This Man (This Man 1) - Page 80

I feel myself being lowered into his car and the sensation of cold leather on the back on my legs as I come to rest in the seat. He leans in over me and fastens my seat belt, his fresh water smell and minty breath invading my nostrils. I recognise it, even in my inebriated state. As he pulls back, hovering in my line of sight, there are two of him. I try to focus, eventually homing in on a huge smile.

‘You’re adorable, even when you’re legless,’ He leans in, giving me a chaste kiss on my lips. ‘You’re coming home with me. ’

It would seem that all functions have ceased, except for the drunken, argumentative part of me. ‘I’m not coming to yours. ’ I slur.

‘Yes, you are. ’ he asserts. I still recognise his stern tone, even in my drunken stupor. Not that I’ll ta

ke much notice of it, though. The passenger door shuts firmly and he’s soon behind the wheel.

‘I’m not, you can take me home. ’

‘Forget it, Ava. I’m not leaving you in this state on your own. End of. ’

‘You’re bossy,’ I complain. ‘I want to go home. ’ I actually don’t know what I want to do. Does it matter where I sleep tonight? No, it doesn’t, but my drunken need to remain defiant is hijacking any reasonableness that’s left in my wine drenched brain. I want to go home and that’s it!

He laughs. ‘Get use to it. ’

‘No!’ I flop my head back on the head rest and close my eyes. I understood that statement enough to challenge it. I’m surprised I’m still coherent.

‘You’re adorable, but you’re also a pain in the arse when you’re drunk. ’ he grumbles.

‘Good. ’ I say haughtily.

He starts the car and the vibrations from the engine instantly play havoc with my wine filled stomach. I hear him laugh to himself.

‘Jesse?’

‘Yes, Ava?’

‘How old are you?’ What a ridiculous question. Even if he did relent on this obsession with keeping his age a classified, I wouldn’t remember in the morning.

He sighs. ‘Twenty five,’

I really am very drunk and car spin is beginning to set in, even though my eyes are closed. ‘It doesn’t matter how old you are. ’ I mumble.

‘It doesn’t?’

‘No, it doesn’t. Nothing matters – I still love you. ’

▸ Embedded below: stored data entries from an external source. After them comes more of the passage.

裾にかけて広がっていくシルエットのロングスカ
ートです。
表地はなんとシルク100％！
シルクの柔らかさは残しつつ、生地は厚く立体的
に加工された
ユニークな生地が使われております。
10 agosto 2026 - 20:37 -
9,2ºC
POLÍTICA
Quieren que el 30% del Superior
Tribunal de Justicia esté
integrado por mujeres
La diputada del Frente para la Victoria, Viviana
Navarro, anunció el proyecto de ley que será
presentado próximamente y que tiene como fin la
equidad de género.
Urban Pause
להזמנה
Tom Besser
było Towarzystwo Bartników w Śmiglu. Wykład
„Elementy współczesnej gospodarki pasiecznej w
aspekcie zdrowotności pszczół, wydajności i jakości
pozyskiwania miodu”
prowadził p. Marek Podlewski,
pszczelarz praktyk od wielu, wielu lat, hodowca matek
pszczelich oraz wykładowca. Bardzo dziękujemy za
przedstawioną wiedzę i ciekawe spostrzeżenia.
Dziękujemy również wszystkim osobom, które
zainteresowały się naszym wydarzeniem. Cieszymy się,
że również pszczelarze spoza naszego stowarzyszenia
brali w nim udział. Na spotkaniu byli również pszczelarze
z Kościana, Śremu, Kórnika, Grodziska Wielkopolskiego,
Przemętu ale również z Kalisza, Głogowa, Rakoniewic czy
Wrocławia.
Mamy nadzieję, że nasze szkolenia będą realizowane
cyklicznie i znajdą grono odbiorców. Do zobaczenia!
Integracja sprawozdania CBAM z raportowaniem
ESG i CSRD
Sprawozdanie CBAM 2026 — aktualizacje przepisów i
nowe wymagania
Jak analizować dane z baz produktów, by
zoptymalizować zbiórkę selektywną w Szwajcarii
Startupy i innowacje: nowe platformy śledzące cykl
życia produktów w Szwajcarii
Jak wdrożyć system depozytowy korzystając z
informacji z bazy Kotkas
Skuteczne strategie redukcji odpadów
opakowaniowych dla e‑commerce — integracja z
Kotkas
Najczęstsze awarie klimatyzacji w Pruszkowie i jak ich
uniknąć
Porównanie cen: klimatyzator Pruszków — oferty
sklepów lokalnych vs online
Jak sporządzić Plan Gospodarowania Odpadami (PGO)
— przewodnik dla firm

I hear a sharp intake of breath before I pass out.

Chapter 20

Ouch!

I squint at the bombardment of light that’s hammering at my sensitive eyes and snap them shut again. Oh, that hurts. Shuffling onto my side, I immediately realise that I’m not in my own bed. My eyes fly open, and I sit up. Oh, ouch!

My hands grip my head to try and ease the pain. It doesn’t work. Short of shooting my brain out, nothing is going to alleviate the thumping. This is a non-curable hangover. I know it.

I gaze around the room, recognising my surroundings immediately. I’m in the master suite of Lusso. Okay, I’m at a total loss at how I come to be here. I’ve never been so drunk that my memory has failed me. I try retracing my night, instantly remembering Jesse roughing up poor Cockney. Then I remember dancing. I also remember arguing with Jesse in the toilets. And then I remember dancing again. Oh, and I remember Tom having a hissy fit, but then…nothing.

I would ask myself how I come to be here, but I really don’t need to ask that question if Jesse was in the bar. I grasp the bedding, lifting the sheets to look under the covers. Well, I have my bra and pants on, so I can’t imagine any Jesse style fucking went down. I smile to myself.

Oh Lord, I need a toothbrush and some water, pronto. I gingerly push myself up, untangling myself from the bedding as I go, reveling in the waft of Jesse’s scent as it hits my nostrils. Every slight movement crashes into my poor head. When I’m on my feet, stood in just my underwear, I stagger. I’m still drunk.

‘And how is my lady lush this morning?’ His voice is smug. Why didn’t he stop me drinking? He saunters over to me, looking too fucking delicious in his tight, white boxer shorts and with his morning messy hair. I know I probably look awful, with my loose hair and crusty make-up.

‘Terrible. ’ I confess moodily. Was that me speaking? I’m throaty. I hear him chuckle to himself. If I could coordinate my movements, I would swing at him. I feel his arms wrap around me, and I’m thankful for the support. I bury my head in his chest and could, quite easily, drift back off to sleep.